Фронда – это своего рода Вольтер.
Вольтерианский дух, столь же древний, как и сама Франция, долго придавленный, победоносно прорывается, наконец, в политике, а затем и в религии. Тщетно великий король пытается упрочить торжественную серьезность. Сквозь нее то и дело прорывается смех.
Только ли смех?
Нет. То век восшествия Разума. В трудах Кеплера, Галилея, Декарта, Ньютона торжественно воцаряется доказуемый разумом догмат, вера в неизменность законов природы. Чудо уже не осмеливается обнаруживаться, а когда оно осмеливается, его встречают свистом.
Или лучше: исчезают фантастические чудеса, в которых проявляется каприз, чтобы уступить место великому универсальному чуду, тем более божественному, чем более оно закономерно.

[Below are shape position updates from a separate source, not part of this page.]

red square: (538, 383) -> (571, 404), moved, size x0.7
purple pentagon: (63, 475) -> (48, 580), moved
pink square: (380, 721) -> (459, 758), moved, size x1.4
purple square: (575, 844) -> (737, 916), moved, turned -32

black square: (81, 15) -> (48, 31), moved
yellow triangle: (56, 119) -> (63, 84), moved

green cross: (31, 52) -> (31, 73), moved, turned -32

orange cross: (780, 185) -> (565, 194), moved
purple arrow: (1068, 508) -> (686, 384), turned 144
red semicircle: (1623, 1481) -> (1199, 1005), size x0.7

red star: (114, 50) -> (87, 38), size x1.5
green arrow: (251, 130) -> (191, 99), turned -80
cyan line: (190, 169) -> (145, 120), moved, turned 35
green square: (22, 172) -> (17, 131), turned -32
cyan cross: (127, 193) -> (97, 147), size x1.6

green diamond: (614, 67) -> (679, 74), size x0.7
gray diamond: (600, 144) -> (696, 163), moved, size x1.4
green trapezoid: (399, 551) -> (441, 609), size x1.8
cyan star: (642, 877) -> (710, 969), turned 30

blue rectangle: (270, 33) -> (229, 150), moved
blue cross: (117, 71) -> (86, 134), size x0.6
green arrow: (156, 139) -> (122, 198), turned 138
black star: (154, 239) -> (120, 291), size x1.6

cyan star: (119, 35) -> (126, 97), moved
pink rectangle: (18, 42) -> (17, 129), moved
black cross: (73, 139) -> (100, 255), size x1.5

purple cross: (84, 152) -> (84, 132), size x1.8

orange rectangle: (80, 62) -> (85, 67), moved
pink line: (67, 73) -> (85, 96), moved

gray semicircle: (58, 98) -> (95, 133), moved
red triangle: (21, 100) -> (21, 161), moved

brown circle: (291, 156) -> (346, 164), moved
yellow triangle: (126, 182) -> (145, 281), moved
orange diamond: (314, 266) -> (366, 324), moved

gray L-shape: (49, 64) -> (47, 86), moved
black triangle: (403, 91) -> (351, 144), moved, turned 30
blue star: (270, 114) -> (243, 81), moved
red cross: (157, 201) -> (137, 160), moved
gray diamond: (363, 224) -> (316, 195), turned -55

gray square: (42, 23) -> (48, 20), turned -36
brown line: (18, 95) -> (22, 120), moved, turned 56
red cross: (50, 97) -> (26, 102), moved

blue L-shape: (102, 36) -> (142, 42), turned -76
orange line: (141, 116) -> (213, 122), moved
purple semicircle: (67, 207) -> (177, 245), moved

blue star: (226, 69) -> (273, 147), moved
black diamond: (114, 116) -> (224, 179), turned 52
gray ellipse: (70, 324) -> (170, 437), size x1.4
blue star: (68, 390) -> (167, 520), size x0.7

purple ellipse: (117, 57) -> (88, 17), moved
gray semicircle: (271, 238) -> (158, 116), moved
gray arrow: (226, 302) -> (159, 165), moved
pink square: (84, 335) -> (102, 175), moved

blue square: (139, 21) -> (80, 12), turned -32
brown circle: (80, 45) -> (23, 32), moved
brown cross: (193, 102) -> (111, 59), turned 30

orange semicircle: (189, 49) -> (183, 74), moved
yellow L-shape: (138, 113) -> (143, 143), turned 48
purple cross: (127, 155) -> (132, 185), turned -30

То решительная победа великого Бунта, проявлявшегося уже раньше в таких смелых формах, как ирония Галилея, как абсолютное сомнение, от которого исходит Декарт, чтобы начать свою постройку. Средние века сказали бы: «То голос Злого Духа.
Победа эта была не только отрицательной, но весьма положительной и прочной. Дух природы, наука о природе, эти опальные древних времен, гордо подымают свою голову. Сама Реальность, сама Субстанция разгоняют пустые призраки.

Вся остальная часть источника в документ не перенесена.